JSON — the relational database’s built-in ORM?

Published on:

originally posted on Knowitlabs

Database code. Queries, updates, and deletes. Repositories. Like many other developers, I have struggled with these things that tend to end up rather ugly. Not only might there be a lot of programming language (SQL) embedded inside another programming language (your app’s code), but there are a lot of mappings back and forth for data types, integration code, boilerplate! Or, you might be one of the lucky ones who get to use an Object Relational Mapping-library, clean, simple, and elegant code, right, hiding all of the interesting details? This post is about the quest for the Right Abstraction.

I’ve used two different relational databases professionally, first SQLite, and then PostgreSQL. I don’t consider myself very experienced in writing database code, but I do think that working with databases is one of the more enjoyable parts of being a developer.
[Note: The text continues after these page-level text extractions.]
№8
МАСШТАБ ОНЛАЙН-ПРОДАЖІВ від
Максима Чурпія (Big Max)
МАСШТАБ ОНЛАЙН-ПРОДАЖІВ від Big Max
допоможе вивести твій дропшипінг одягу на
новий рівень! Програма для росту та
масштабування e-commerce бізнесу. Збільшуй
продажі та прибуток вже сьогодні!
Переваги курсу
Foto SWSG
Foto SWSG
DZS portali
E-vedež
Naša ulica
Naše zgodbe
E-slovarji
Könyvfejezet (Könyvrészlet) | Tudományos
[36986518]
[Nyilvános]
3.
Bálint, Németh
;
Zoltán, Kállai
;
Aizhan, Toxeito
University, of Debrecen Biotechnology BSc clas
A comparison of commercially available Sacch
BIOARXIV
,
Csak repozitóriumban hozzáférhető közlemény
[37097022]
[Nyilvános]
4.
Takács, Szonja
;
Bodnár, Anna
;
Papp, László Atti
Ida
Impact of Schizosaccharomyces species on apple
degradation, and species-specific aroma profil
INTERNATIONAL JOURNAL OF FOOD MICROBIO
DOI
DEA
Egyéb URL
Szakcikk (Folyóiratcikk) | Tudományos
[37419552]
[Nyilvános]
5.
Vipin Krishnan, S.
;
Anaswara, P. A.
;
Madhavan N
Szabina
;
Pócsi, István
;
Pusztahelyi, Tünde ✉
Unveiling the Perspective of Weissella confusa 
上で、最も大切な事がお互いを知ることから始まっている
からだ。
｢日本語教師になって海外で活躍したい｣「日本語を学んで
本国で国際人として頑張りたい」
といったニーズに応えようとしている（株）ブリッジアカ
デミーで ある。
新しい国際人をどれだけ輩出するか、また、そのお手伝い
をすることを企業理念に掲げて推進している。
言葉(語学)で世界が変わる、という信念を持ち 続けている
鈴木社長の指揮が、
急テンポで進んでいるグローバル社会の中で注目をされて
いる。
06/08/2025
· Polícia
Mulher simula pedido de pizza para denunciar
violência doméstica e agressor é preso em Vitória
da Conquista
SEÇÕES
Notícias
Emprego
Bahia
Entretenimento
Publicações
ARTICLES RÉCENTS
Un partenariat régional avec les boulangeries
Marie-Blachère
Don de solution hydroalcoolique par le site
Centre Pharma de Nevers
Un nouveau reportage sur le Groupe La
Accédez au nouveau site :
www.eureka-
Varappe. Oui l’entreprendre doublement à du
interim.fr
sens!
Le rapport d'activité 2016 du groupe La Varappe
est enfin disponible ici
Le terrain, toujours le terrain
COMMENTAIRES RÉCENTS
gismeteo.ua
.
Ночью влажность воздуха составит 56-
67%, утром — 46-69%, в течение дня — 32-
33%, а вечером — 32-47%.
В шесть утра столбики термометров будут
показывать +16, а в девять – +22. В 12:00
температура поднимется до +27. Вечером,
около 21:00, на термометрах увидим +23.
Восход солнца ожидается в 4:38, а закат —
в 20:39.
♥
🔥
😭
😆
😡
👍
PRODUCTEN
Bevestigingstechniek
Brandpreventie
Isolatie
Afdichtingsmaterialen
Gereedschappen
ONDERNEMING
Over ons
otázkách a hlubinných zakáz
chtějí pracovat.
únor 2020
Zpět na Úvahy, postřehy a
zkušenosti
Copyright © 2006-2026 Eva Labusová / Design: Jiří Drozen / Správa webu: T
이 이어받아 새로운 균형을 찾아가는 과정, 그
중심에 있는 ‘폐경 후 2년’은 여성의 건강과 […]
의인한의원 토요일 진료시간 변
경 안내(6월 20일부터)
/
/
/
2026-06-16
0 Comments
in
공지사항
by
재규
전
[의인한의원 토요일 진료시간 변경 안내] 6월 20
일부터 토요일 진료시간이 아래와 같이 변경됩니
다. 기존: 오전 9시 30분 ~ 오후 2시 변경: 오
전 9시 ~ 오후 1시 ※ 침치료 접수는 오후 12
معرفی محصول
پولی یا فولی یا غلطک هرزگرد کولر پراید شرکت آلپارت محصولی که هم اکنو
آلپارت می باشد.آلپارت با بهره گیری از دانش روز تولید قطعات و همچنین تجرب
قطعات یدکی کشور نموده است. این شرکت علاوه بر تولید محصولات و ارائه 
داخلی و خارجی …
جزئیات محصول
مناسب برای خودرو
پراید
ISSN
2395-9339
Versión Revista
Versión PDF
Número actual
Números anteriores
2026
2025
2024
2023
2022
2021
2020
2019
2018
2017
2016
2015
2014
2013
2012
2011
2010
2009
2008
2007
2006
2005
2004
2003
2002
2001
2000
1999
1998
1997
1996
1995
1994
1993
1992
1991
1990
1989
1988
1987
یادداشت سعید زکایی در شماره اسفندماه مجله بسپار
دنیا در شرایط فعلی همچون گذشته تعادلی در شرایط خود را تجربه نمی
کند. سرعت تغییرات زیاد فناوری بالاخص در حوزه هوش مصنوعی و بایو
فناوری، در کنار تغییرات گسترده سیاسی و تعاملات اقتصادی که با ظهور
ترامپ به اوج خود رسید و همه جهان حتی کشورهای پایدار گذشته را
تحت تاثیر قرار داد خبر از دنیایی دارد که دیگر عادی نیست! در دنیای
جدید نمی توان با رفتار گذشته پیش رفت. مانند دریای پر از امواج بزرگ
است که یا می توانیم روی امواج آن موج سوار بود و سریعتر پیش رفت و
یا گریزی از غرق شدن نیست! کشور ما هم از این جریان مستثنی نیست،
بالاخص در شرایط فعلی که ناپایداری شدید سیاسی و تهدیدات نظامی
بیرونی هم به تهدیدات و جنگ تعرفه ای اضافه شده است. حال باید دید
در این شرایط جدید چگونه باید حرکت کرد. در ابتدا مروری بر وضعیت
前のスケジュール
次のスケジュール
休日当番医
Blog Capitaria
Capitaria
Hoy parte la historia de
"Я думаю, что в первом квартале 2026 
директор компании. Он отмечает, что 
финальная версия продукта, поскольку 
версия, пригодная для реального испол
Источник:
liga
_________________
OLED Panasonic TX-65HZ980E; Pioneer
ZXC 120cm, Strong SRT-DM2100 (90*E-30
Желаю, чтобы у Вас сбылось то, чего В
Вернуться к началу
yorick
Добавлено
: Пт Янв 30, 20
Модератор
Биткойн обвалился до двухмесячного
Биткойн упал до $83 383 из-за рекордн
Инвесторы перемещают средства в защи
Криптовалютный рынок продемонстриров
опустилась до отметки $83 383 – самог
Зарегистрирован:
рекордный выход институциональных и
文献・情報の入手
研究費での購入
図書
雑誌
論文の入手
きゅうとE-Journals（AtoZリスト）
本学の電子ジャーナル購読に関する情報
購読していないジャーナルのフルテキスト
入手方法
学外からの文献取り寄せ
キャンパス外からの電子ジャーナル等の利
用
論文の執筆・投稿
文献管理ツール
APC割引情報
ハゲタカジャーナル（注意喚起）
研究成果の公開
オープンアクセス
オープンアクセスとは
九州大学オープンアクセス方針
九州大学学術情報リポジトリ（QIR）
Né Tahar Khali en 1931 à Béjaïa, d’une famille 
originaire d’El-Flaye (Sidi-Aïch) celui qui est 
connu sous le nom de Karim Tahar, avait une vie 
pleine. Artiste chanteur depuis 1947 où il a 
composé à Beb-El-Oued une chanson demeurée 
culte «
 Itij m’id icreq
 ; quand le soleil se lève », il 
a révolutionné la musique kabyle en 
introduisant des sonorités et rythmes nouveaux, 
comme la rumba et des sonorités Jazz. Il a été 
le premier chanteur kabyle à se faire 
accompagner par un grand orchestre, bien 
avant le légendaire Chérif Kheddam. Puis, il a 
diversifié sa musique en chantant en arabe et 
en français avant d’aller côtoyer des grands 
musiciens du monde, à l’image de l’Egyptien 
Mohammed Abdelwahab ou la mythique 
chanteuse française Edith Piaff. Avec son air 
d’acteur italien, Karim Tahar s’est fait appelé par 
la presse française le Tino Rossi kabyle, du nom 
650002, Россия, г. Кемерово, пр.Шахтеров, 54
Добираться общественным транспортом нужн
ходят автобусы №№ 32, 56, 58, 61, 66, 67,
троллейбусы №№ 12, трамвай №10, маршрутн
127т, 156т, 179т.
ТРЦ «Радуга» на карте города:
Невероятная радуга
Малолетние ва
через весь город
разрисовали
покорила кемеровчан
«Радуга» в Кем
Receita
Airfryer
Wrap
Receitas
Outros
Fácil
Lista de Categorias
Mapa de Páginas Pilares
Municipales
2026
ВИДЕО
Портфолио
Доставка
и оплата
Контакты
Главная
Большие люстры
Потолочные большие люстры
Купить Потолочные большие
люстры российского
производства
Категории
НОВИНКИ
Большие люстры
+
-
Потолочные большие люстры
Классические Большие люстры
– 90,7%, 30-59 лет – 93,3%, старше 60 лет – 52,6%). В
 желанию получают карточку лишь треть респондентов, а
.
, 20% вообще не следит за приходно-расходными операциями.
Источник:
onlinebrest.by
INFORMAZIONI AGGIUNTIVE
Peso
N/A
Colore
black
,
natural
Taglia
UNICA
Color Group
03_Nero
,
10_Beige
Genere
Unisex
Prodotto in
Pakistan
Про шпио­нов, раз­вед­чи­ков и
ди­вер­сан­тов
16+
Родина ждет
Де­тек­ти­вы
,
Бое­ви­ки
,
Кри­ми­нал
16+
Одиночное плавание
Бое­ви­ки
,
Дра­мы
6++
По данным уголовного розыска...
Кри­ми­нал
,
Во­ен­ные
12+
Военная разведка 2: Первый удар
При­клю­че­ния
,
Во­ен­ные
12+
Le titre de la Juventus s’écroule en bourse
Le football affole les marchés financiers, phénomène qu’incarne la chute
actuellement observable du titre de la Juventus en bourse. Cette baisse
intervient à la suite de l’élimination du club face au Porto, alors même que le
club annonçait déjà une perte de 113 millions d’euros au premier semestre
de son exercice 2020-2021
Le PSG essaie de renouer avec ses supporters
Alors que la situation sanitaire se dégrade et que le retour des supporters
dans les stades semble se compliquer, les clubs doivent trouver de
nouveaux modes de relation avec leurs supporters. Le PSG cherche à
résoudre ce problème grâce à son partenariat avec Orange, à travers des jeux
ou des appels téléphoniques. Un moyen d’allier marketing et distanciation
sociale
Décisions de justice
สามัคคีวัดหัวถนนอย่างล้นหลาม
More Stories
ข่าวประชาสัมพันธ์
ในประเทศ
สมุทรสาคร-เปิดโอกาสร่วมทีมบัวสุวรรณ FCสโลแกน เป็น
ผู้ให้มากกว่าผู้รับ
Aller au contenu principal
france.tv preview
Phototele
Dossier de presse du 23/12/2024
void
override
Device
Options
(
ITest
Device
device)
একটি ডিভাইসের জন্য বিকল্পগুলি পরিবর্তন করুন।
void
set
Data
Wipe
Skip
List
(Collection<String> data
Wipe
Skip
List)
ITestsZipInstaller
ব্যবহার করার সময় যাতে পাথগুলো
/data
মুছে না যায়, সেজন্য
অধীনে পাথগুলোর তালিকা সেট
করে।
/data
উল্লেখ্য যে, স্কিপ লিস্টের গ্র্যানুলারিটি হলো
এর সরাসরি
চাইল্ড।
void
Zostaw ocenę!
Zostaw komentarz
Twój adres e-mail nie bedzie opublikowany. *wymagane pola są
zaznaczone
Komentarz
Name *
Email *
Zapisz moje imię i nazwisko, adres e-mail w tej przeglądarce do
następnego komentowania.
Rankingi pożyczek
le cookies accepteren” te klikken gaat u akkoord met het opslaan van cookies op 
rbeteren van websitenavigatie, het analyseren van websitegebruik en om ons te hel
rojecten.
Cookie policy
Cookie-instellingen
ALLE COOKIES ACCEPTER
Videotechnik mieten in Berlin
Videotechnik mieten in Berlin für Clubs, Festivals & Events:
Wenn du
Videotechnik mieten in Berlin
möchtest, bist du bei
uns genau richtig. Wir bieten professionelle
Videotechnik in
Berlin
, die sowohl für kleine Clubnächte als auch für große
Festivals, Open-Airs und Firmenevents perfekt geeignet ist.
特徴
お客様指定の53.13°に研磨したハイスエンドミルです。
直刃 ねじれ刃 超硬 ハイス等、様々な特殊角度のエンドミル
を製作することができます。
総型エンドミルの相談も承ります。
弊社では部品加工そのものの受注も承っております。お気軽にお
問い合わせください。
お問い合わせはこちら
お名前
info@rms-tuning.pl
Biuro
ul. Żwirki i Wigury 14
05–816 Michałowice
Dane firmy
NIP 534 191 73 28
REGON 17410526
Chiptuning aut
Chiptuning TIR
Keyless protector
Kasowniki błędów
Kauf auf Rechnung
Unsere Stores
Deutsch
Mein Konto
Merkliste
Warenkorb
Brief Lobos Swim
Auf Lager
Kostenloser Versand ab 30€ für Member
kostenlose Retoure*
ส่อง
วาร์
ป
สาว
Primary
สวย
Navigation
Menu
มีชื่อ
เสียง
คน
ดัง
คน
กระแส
Except for that damn mapping code. In my first job, I used an in-house-developed ORM for SQLite, that needed constant modifications to be able to cope with the ever-growing complexity of queries coming from the layers above. ORM development tends to start out very simple: right now I just need to read this or that table as a list. But soon we need foreign keys and querying for trees, and before you know it you’ve reimplemented all the features of SQL itself. Just a lot worse, and what a mess you’re now in.

I like working with different languages, they exist for a reason, I believe that SQL was designed to be written by humans instead of being a compiler target. I want to use all the cool features from my specific database implementation, and a general-purpose db-agnostic ORM might not support everything.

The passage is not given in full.